The Commissioner-in-waiting of the Met, Paul Condon, revealed his
priorities in a speech in early December. His call for a return
to basic policing and a fast response emergency service, visible
policing, and care for victims, not social engineering, was a
clear message to the liberals that `gimmicks' such as community
policing and consultation were on the way out. Having shown his
credentials as an authoritarian of the old school, he continued
that `heavy-handedness with prisoners and lack of integrity in
producing evidence' were no longer tolerated. `To say the ends
justify the means is dangerous,' he said (Independent 3.12.92).
Other than these comments, there was nothing to indicate what
Condon proposes to do about the state of the police, in whom
public confidence is at an all-time low, with nearly half of the
respondents in a recent survey for the Solicitors' Journal saying
that they had lost their faith in the police following the
Guildford 4, Birmingham 6 and other miscarriages of justice.

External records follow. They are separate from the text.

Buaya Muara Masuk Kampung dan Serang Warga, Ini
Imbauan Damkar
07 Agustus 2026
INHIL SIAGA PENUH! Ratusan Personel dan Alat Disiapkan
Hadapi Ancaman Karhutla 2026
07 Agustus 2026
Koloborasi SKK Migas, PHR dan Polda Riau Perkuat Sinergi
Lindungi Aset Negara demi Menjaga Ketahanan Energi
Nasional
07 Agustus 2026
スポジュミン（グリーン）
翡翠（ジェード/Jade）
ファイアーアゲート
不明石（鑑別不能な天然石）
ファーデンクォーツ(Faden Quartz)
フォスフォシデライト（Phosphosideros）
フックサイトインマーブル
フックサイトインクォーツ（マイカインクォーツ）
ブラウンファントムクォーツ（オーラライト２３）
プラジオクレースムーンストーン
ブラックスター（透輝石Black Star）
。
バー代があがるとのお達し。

Proposals to clean up the police's act came from other quarters,
and received a cool welcome from the police. A draft 11-point
`ethics statement' for all police officers, issued for
consultation by the police ethics working party (of senior
officers and Home Office officials) in December, was dismissed
by Alan Eastwood, chair of the Police Federation, as
`unnecessary'. When, later in the month, Home Secretary Kenneth
Clarke announced proposals for faster police disciplinary
proceedings, and for the dismissal of incompetent officers,
Eastwood said there was no need for new procedures, and accused
Clarke of creating a distorted picture of a force `beset by lazy
and unsackable officers'. And a dramatic drop in the numbers of
arrests in London was attributed to police `losing heart' by Mike
Bennett, the Police Federation Metropolitan branch chair. `You're
now getting the police service you deserve', he said. `Officers
are fed up with not being believed in court, fed up with the
bureaucracy, fed up with all the changes' (Guardian 12, 17,
19.12.92).

Elsewhere, ACPO Crime Secretary John Hoddinott, Chief Constable
of Hampshire, complained that too much material was being
disclosed to the defence. He called for new guidelines to limit
the amount of disclosure required and to protect the identity of
informants. According to police, between 20 and 30 cases are
being dropped every year in order to prevent disclosure of
informants' details.

Police disclosure of a different kind was under attack in the
High Court, as Mr Justice Popplewell ordered the police to stop
`emasculating and frustrating' the police complaints procedure
by using evidence obtained from the complainant to defend civil
actions. He said that complainants were `naturally and rightly
unwilling' to make statements which could be used against them
later. The police said that his ruling would be impossible to
implement, and indicated that they would appeal. The case arose
from a civil action brought by Kevin Wiley, who sued the police
after being acquitted of an armed robbery charge brought in 1987
by the West Midlands Serious Crime Squad ( Guardian, Independent
23.12.92, Independent on Sunday 27.12.92).